Task statement
Count how many lines of the data below contain the string "CallXML"; the reply should be that number alone.

◇ ◇ ◇

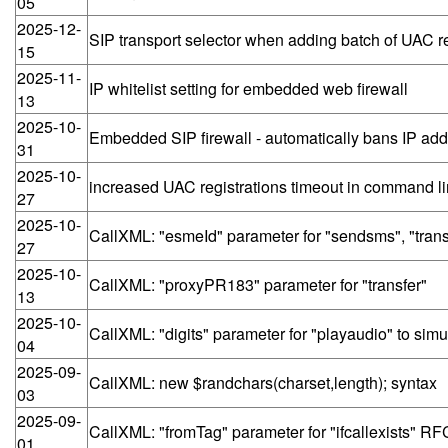
05
2025-12-
SIP transport selector when adding batch of UAC re
15
2025-11-
IP whitelist setting for embedded web firewall
13
2025-10-
Embedded SIP firewall - automatically bans IP addr
31
2025-10-
increased UAC registrations timeout in command l
27
2025-10-
CallXML: "esmeId" parameter for "sendsms", "tran
27
2025-10-
CallXML: "proxyPR183" parameter for "transfer"
13
2025-10-
CallXML: "digits" parameter for "playaudio" to sim
04
2025-09-
CallXML: new $randchars(charset,length); syntax
03
2025-09-
CallXML: "fromTag" parameter for "ifcallexists" RFC
01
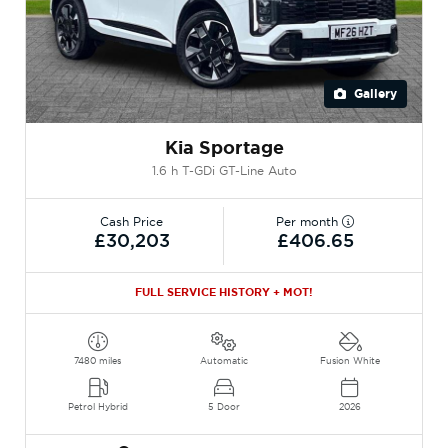
Gallery
Kia Sportage
1.6 h T-GDi GT-Line Auto
Cash Price
Per month
£30,203
£406.65
FULL SERVICE HISTORY + MOT!
7480 miles
Automatic
Fusion White
Petrol Hybrid
5 Door
2026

◇ ◇ ◇

Response area
5